There’s a lot of threads floating around that explain crvUSD in a lot of words, when a few words will do the trick. So here’s crvUSD in 260 words:
crvUSD is a CDP stablecoin like DAI or LUSD. Its key feature is the use of soft liquidations. When nearing liquidation, a user’s collateral is converted into an LP position on Curve’s LLAMA AMM.
The LP position is broken up into bands – essentially Curve’s take on liquidity bins, but no constant-sum formula. A user can choose between more bands/wider range/softer liquidations, or less bands/tighter range/harder liquidation.
LLAMA can make liquidations significantly less painful for users. Early data suggest the cost of a crvUSD liquidation is generally between 0%-2%; much lower than the standard liquidation penalty of 5%.
Having a CDP converted into an LP position presents risks: Can’t adjust CDP during soft liquidation, can only repay or close. Due to the LLAMA algorithm’s the convex nature, users are vulnerable to repeatedly buying high and selling low during choppy price action.
crvUSD borrow rates are a function of crvUSD price and pegkeeper balances. Rates have been highly volatile since launch, fluctuating between 0%-10% on a daily basis.

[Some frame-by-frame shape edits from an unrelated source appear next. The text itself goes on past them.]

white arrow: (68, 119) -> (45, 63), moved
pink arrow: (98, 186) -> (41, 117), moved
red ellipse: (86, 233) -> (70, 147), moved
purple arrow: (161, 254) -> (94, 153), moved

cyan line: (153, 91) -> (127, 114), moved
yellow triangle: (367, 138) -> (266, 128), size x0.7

The pegkeeper profits from mispricing by minting crvUSD above when price is above $1, and burning crvUSD below $1. Curve has already earned $59K in revenue from the pegkeeper. When considering the additional $394K in fees from lending markets, crvUSD’s potential as a cash cow is clear.
Curve has become more of a liquidity moat than a swapping venue. Capital efficiency lags far behind Uniswap and Maverick. A successful crvUSD could bring much needed volume and revenue to Curve. If crvUSD grows beyond 1B supply, it could make up the majority of protocol revenue.

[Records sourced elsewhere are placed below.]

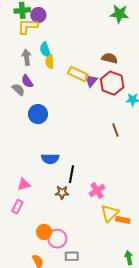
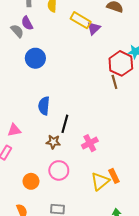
red hexagon: (112, 83) -> (121, 63), moved
blue semicircle: (50, 159) -> (44, 106), turned 90
yellow triangle: (110, 213) -> (100, 181), moved
orange rectangle: (123, 220) -> (114, 176), turned 48
pink circle: (57, 239) -> (59, 170), moved

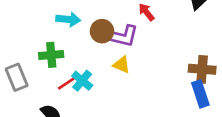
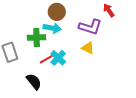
cyan arrow: (68, 19) -> (52, 28), moved
brown circle: (102, 31) -> (57, 12), moved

Liquidations are one of the biggest design obstacles faced by DeFi protocols. You may wonder why LTV has never approached, say, 95-98%. Gas fees, the reliance on oracles to trigger liquidations, and liquidity to unwind the position are areas of concern for lending markets.

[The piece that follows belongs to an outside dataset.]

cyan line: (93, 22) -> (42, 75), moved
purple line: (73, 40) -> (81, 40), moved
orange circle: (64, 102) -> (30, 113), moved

Soft liquidating a CDP over a range allows the protocol to amortize the total risk across more manageable chunks. As a result, the position will not be fully liquidated until the underlying asset’s price is above 95% original LTV threshold, a seriously impressive feat. The figures shown above for Curve are not set in stone, they are just what I was able to generate from playing with the number of bands.
When I initially heard of LLAMA, I kind of wrote it off, as it seemed the users might be providing a service to the protocol rather than vice versa. And this would have some merit if the soft liquidation range was, for instance, 80% – 90% LTV, when the industry standard hard liquidation is 85%. After all, as a user borrowing against ETH (theoretically seeking prolonged exposure to ETH), I would likely prefer the hard liquidation at 85% LTV, given these choices.
However, crvUSD’s LLAMA is a win-win for all parties. Users can originate a loan at an LTV that is potentially liquidatable on leading competitors Aave and Compound. That loan can stay partially in tact at up to 96% LTV, making this the most capital efficient lending/borrowing method to date (excluding like-for-like borrows through Aave e-mode).
I’m not quite sold on crvUSD’s viability as a stablecoin. As a lending mechanism, though, it is very cool, and feels as significant as Liquity and Euler in terms of new lending/borrowing designs.